Luas Lahan Terbakar Capai Hampir 100 Hektare
Dari pantauan udara maupun pengecekan petugas langsung, area terdampak mencakup hampir 100 hektare. Sebagian besar areal yang terbakar merupakan semak belukar dan lahan tidur yang sudah lama tidak dikelola warga.
Meski belum ada laporan korban jiwa, kabut asap sudah mulai mengganggu aktivitas warga di sekitar lokasi. Petugas meminta warga mengurangi aktivitas di luar ruangan. Mereka juga mewaspadai potensi gangguan pernapasan selama masa kebakaran berlangsung.
Mengapa Api Bertahan 20 Hari?
Karakteristik lahan yang sebagian besar bersifat gambut menjadi kendala utama. Api yang menjalar di bawah permukaan gambut sulit terdeteksi dari udara dan memerlukan penyiraman langsung secara berulang.
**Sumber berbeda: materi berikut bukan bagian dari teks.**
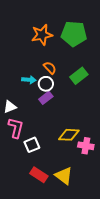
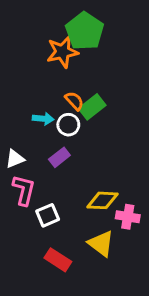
green pentagon: (74, 34) -> (85, 31), moved, turned 30
green rectangle: (79, 76) -> (92, 107), moved
purple rectangle: (46, 98) -> (59, 157), moved
yellow triangle: (64, 176) -> (101, 244), moved

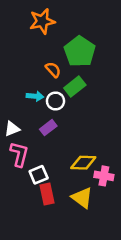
green pentagon: (85, 31) -> (80, 51), moved
orange star: (62, 52) -> (42, 21), moved
orange semicircle: (74, 101) -> (53, 70), moved
red rectangle: (58, 260) -> (47, 194), moved, turned 45

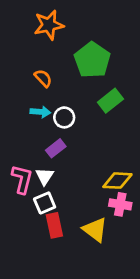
orange semicircle: (53, 70) -> (43, 78), moved
green rectangle: (75, 87) -> (110, 101), moved
white triangle: (12, 129) -> (45, 176), moved, turned -35
yellow diamond: (83, 163) -> (117, 181), moved

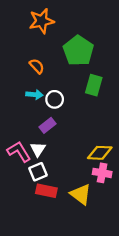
green rectangle: (110, 101) -> (94, 85), turned -36
pink L-shape: (22, 179) -> (19, 152), turned -45
red rectangle: (54, 225) -> (46, 191), turned -66

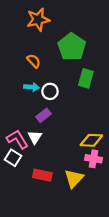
white square: (38, 172) -> (13, 158), moved, turned -35
yellow triangle: (81, 194) -> (74, 178), turned 36

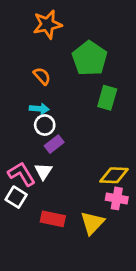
white circle: (50, 91) -> (45, 125), moved

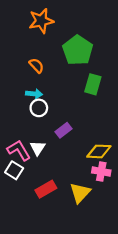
purple rectangle: (54, 144) -> (64, 130), moved
red rectangle: (53, 219) -> (46, 189), turned -42

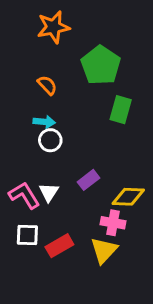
purple rectangle: (64, 130) -> (89, 180), moved
white square: (14, 170) -> (27, 235), moved, turned -30
pink cross: (101, 171) -> (113, 223), moved

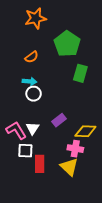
orange semicircle: (47, 85) -> (32, 57), turned 96
white square: (27, 235) -> (25, 151), moved
red rectangle: (59, 246) -> (40, 164), turned -60
yellow triangle: (104, 250) -> (69, 167), turned -30

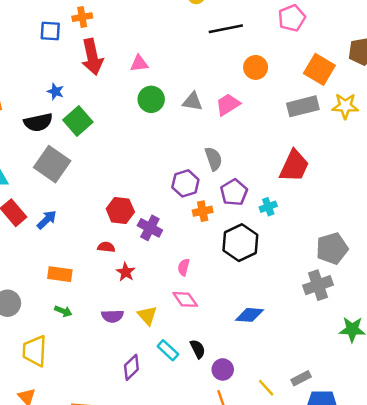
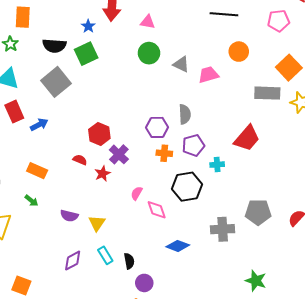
blue star: (55, 91) -> (88, 26), moved
red star: (126, 272) -> (103, 174), moved
gray cross: (318, 285) -> (223, 229), moved
pink diamond: (185, 299) -> (157, 210), moved

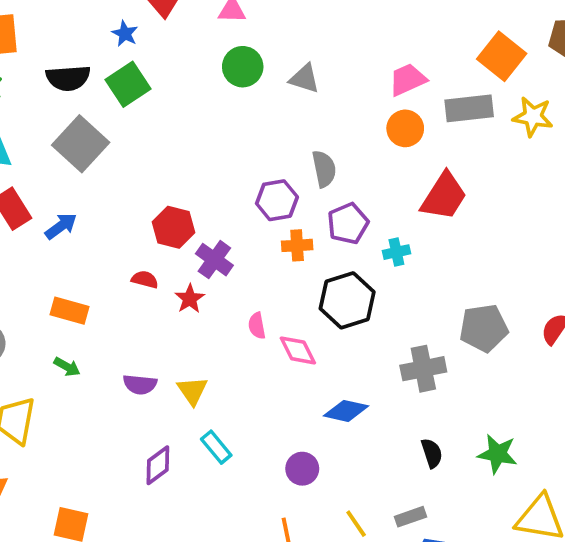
orange circle: (239, 52) -> (405, 128), moved
pink trapezoid: (208, 75) -> (408, 80), moved
pink semicircle: (137, 193) -> (257, 326), turned -32
black semicircle: (129, 261) -> (432, 453), moved
purple circle: (144, 283) -> (302, 469), moved

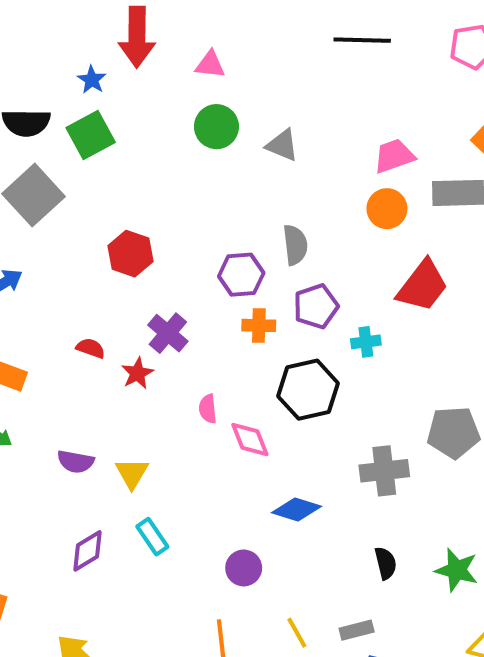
red hexagon: (173, 227) -> (130, 254), moved

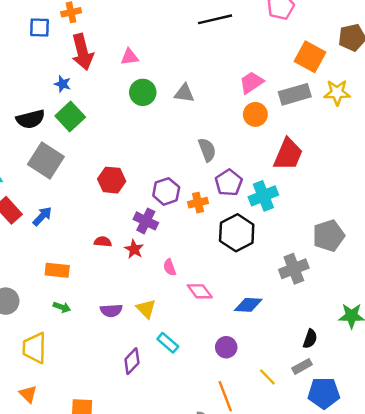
purple hexagon: (241, 275) -> (166, 191), moved
cyan cross: (366, 342) -> (263, 196), size x1.6
pink semicircle: (208, 409) -> (170, 267), moved
pink diamond: (250, 439) -> (200, 291), moved
black semicircle: (386, 563) -> (310, 339), moved, turned 48

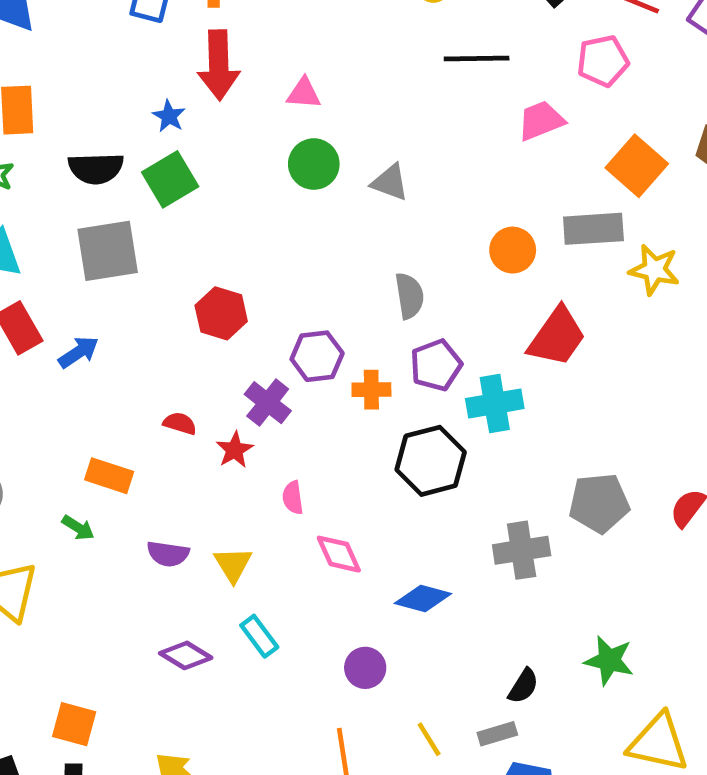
pink trapezoid: (251, 82) -> (541, 121), moved
yellow star: (337, 93) -> (654, 270), moved
gray square: (46, 161) -> (108, 251), turned 36
orange rectangle: (57, 270) -> (109, 476), moved
purple diamond: (132, 361) -> (186, 655), turned 65

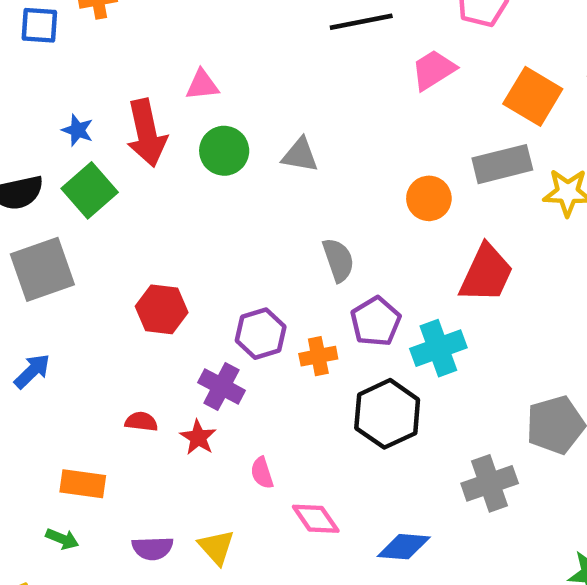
red arrow: (219, 65) -> (147, 133), moved

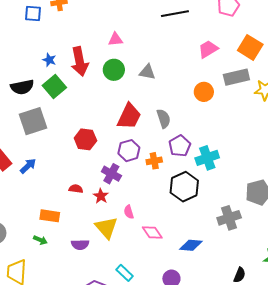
pink trapezoid: (433, 70) -> (208, 49), moved
pink triangle: (202, 85) -> (115, 39), moved
red trapezoid: (486, 274) -> (129, 116), moved
yellow triangle: (216, 547) -> (106, 228), moved, size x1.4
Petugas gabungan, termasuk relawan dan perangkat desa, berupaya memadamkan dengan peralatan seadanya. Kelangkaan sumber air di musim kemarau menambah pelik penanganan. Mereka mengandalkan aliran dari sungai kecil dengan pompa portable untuk membasahi area yang terbakar.
Apa Langkah Berikutnya?
Tim di lokasi kini memprioritaskan pembuatan sekat kanal di sisi timur untuk mencegah api merambah ke kawasan perkebunan warga. Upaya pendinginan juga dilakukan pada titik-titik yang sempat padam agar tidak kembali menyala.
Belum ada pernyataan resmi dari Bupati Muaro Jambi mengenai penetapan status tanggap darurat. Namun peningkatan koordinasi antara posko lapangan dan pusat pengendalian kebakaran terus berjalan untuk mempercepat pengiriman bantuan peralatan dan logistik bagi petugas.